Knee-xRAI: An Explainable AI Framework for Automatic Kellgren-Lawrence Grading of Knee Osteoarthritis

Abstract: Radiographic grading of knee osteoarthritis (KOA) with the Kellgren-Lawrence (KL) system is limited by inter-reader variability and the opacity of current deep learning approaches, which predict KL grades directly from images without decomposing structural features. We present Knee-xRAI, a modular framework that independently quantifies the three cardinal radiographic features of KOA (joint space narrowing [JSN], osteophytes, and subchondral sclerosis) and integrates them into an explainable KL grade classification.
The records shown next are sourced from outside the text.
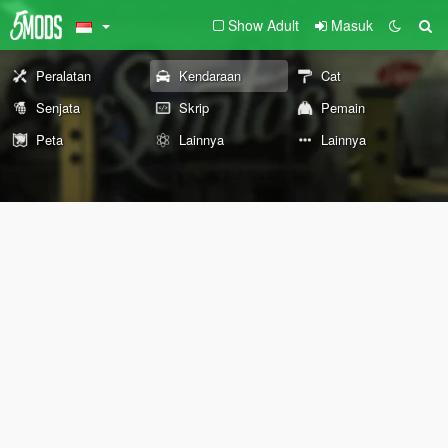
Show Adult
Masuk
Peralatan
Kendaraan
Cat
Senjata
Skrip
Pemain
Peta
Lainnya
Lainnya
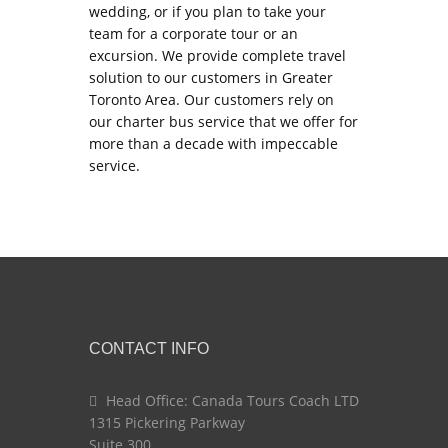
wedding, or if you plan to take your
team for a corporate tour or an
excursion. We provide complete travel
solution to our customers in Greater
Toronto Area. Our customers rely on
our charter bus service that we offer for
more than a decade with impeccable
service.
CONTACT INFO
Head Office: Canada Tours Coach LTD
1315 Pickering Parkway
Suite 300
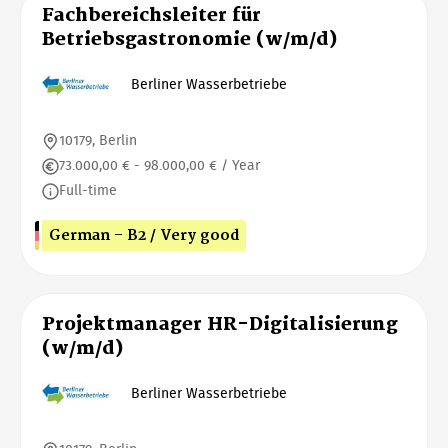
Fachbereichsleiter für
Betriebsgastronomie (w/m/d)
Berliner Wasserbetriebe
10179, Berlin
73.000,00 € - 98.000,00 € / Year
Full-time
German - B2 / Very good
Projektmanager HR-Digitalisierung
(w/m/d)
Berliner Wasserbetriebe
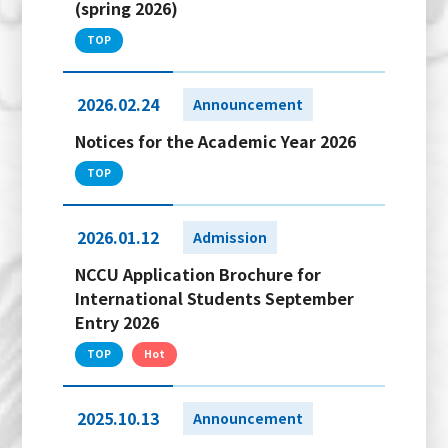
(spring 2026)
TOP
2026.02.24
Announcement
Notices for the Academic Year 2026
TOP
2026.01.12
Admission
NCCU Application Brochure for
International Students September
Entry 2026
TOP
Hot
2025.10.13
Announcement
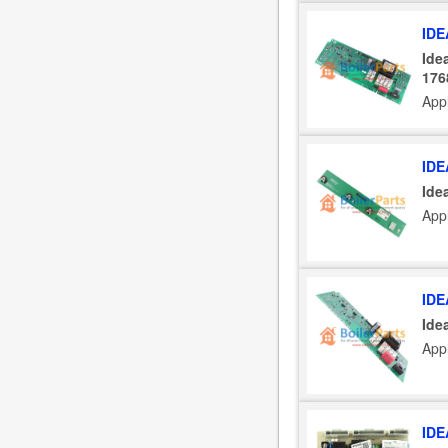
IDE
Ide
176
Appl
IDE
Ide
Appl
IDE
Ide
Appl
IDE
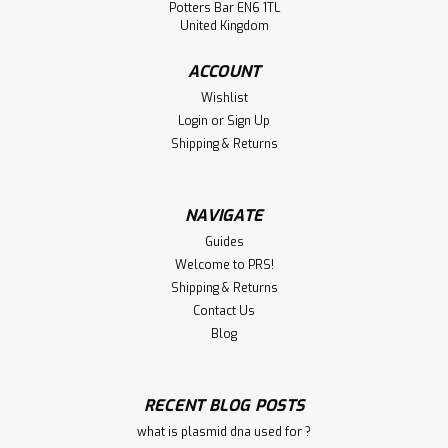
Potters Bar EN6 1TL
United Kingdom
ACCOUNT
Wishlist
Login
or
Sign Up
Shipping & Returns
NAVIGATE
Guides
Welcome to PRS!
Shipping & Returns
Contact Us
Blog
RECENT BLOG POSTS
what is plasmid dna used for ?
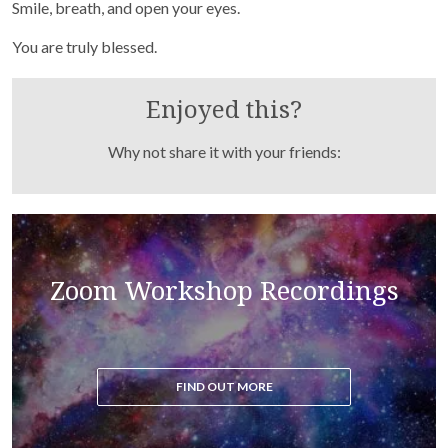
Purchase recordings of past Zoom Workshops
Smile, breath, and open your eyes.
You are truly blessed.
Enjoyed this?
Why not share it with your friends:
Read the blog to get all the latest updates on the
Zoom Workshop Recordings
ascension process
FIND OUT MORE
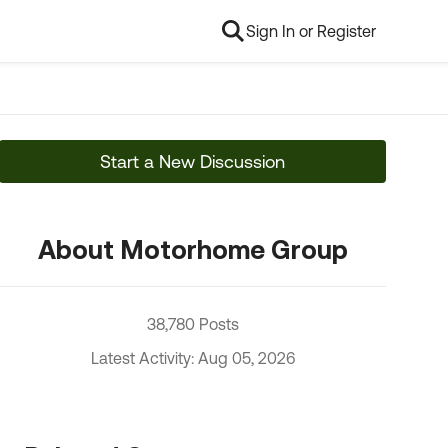
Sign In or Register
Start a New Discussion
About Motorhome Group
38,780 Posts
Latest Activity: Aug 05, 2026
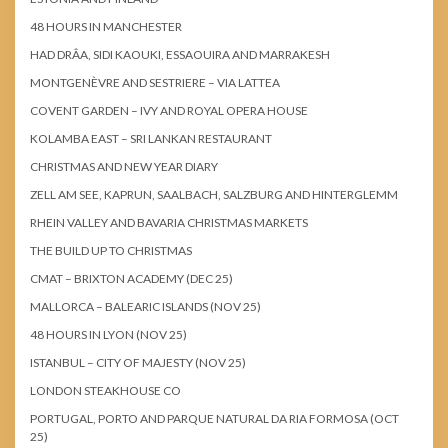
48 HOURS IN MANCHESTER
HAD DRÂA, SIDI KAOUKI, ESSAOUIRA AND MARRAKESH
MONTGENÈVRE AND SESTRIERE – VIA LATTEA
COVENT GARDEN – IVY AND ROYAL OPERA HOUSE
KOLAMBA EAST – SRI LANKAN RESTAURANT
CHRISTMAS AND NEW YEAR DIARY
ZELL AM SEE, KAPRUN, SAALBACH, SALZBURG AND HINTERGLEMM
RHEIN VALLEY AND BAVARIA CHRISTMAS MARKETS
THE BUILD UP TO CHRISTMAS
CMAT – BRIXTON ACADEMY (DEC 25)
MALLORCA – BALEARIC ISLANDS (NOV 25)
48 HOURS IN LYON (NOV 25)
ISTANBUL – CITY OF MAJESTY (NOV 25)
LONDON STEAKHOUSE CO
PORTUGAL, PORTO AND PARQUE NATURAL DA RIA FORMOSA (OCT
25)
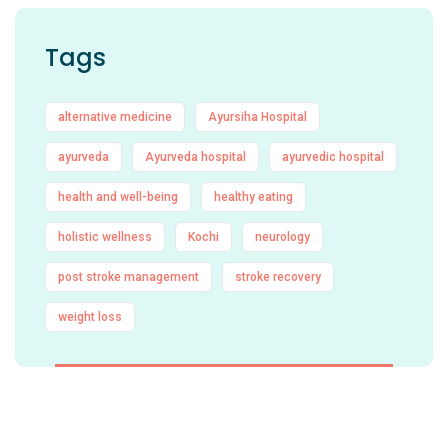
Tags
alternative medicine
Ayursiha Hospital
ayurveda
Ayurveda hospital
ayurvedic hospital
health and well-being
healthy eating
holistic wellness
Kochi
neurology
post stroke management
stroke recovery
weight loss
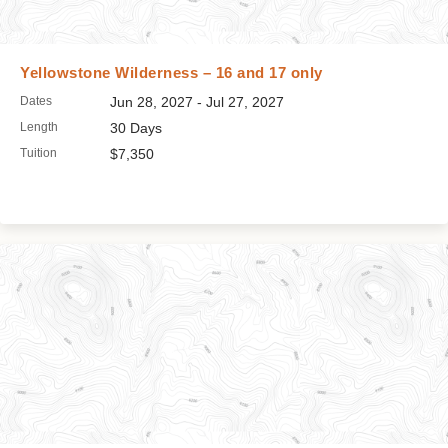
Yellowstone Wilderness – 16 and 17 only
Dates
Jun 28, 2027 - Jul 27, 2027
Length
30 Days
Tuition
$7,350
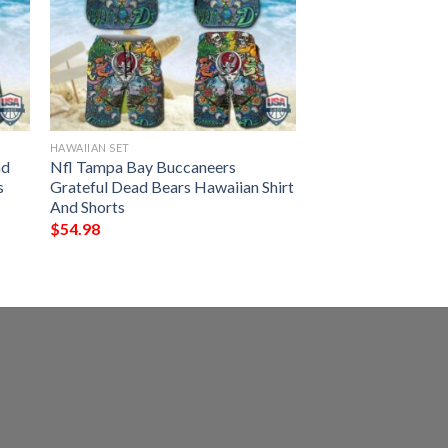
HAWAIIAN SET
ad
Nfl Tampa Bay Buccaneers
s
Grateful Dead Bears Hawaiian Shirt
And Shorts
$
54.98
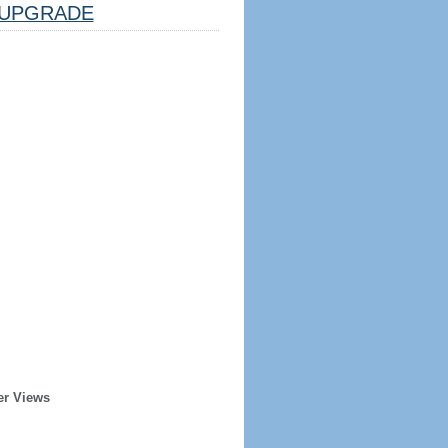
UPGRADE
er Views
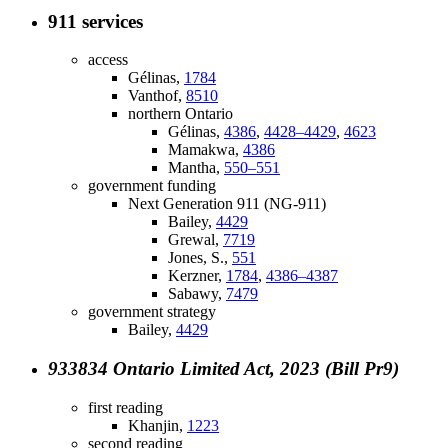
911 services
access
Gélinas,
1784
Vanthof,
8510
northern Ontario
Gélinas,
4386
,
4428–4429
,
4623
Mamakwa,
4386
Mantha,
550–551
government funding
Next Generation 911 (NG-911)
Bailey,
4429
Grewal,
7719
Jones, S.,
551
Kerzner,
1784
,
4386–4387
Sabawy,
7479
government strategy
Bailey,
4429
933834 Ontario Limited Act, 2023 (Bill Pr9)
first reading
Khanjin,
1223
second reading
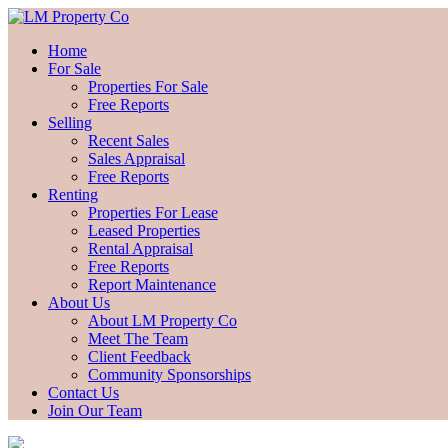
Home
For Sale
Properties For Sale
Free Reports
Selling
Recent Sales
Sales Appraisal
Free Reports
Renting
Properties For Lease
Leased Properties
Rental Appraisal
Free Reports
Report Maintenance
About Us
About LM Property Co
Meet The Team
Client Feedback
Community Sponsorships
Contact Us
Join Our Team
The pipeline combines U-Net++ segmentation for contour-based JSN measurement, an SE-ResNet-50 network for per-site osteophyte grading (OARSI scale), and a hybrid texture-CNN classifier for binary sclerosis quantification. The resulting 50-dimensional structured feature vector feeds two complementary classification paths. An XGBoost path supports SHAP-based feature attribution. A ConvNeXt hybrid path combines the structured vector with a full-image encoder for enhanced predictive performance. Evaluated on 8,260 radiographs from an OAI-derived dataset, the JSN module achieved a Dice coefficient of 0.8909 and an mJSW intraclass correlation of 0.8674 against manual annotations. The ConvNeXt hybrid path reached a test quadratic weighted kappa (QWK) of 0.8436 and AUC of 0.9017. The transparent XGBoost path achieved a test QWK of 0.6294 with full feature-level audit capability. Ablation confirmed JSN as the dominant predictor (QWK = 0.6103 alone), with osteophyte features providing consistent incremental gain (+0.0183) and sclerosis contributing marginally. Inference-time ablation of Path B confirmed the structured pathway contributes materially beyond the image encoder, with QWK drops of 0.098 (feature zeroing) and 0.284 (feature-image permutation). Knee-xRAI explicitly quantifies all three KL-defining radiographic features within a single auditable pipeline.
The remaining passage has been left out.